::: SOURCE MATERIAL :::

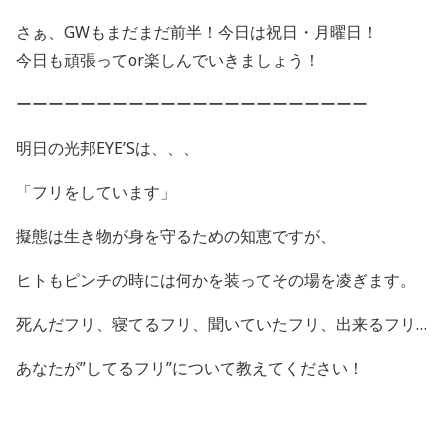
さぁ、GWもまだまだ前半！今日は祝日・月曜日！
今日も頑張ってor楽しんでいきましょう！
ーーーーーーーーーーーーーーーーーーーーーー
明日の光邦EYE’Sは、、、
「フリをしています」
擬態は生き物が身を守るための知恵ですが、
ヒトもピンチの時には何かを装ってその場を凌ぎます。
死んだフリ、寝てるフリ、聞いていたフリ、出来るフリ…
あなたが”してるフリ”について教えてください！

:::

== TASK BRIEF ==
Nothing but the pictures may be dropped; output the records above exactly.

== OUTPUT FOR THIS TASK ==
さぁ、GWもまだまだ前半！今日は祝日・月曜日！
今日も頑張ってor楽しんでいきましょう！
ーーーーーーーーーーーーーーーーーーーーーー
明日の光邦EYE’Sは、、、
「フリをしています」
擬態は生き物が身を守るための知恵ですが、
ヒトもピンチの時には何かを装ってその場を凌ぎます。
死んだフリ、寝てるフリ、聞いていたフリ、出来るフリ…
あなたが”してるフリ”について教えてください！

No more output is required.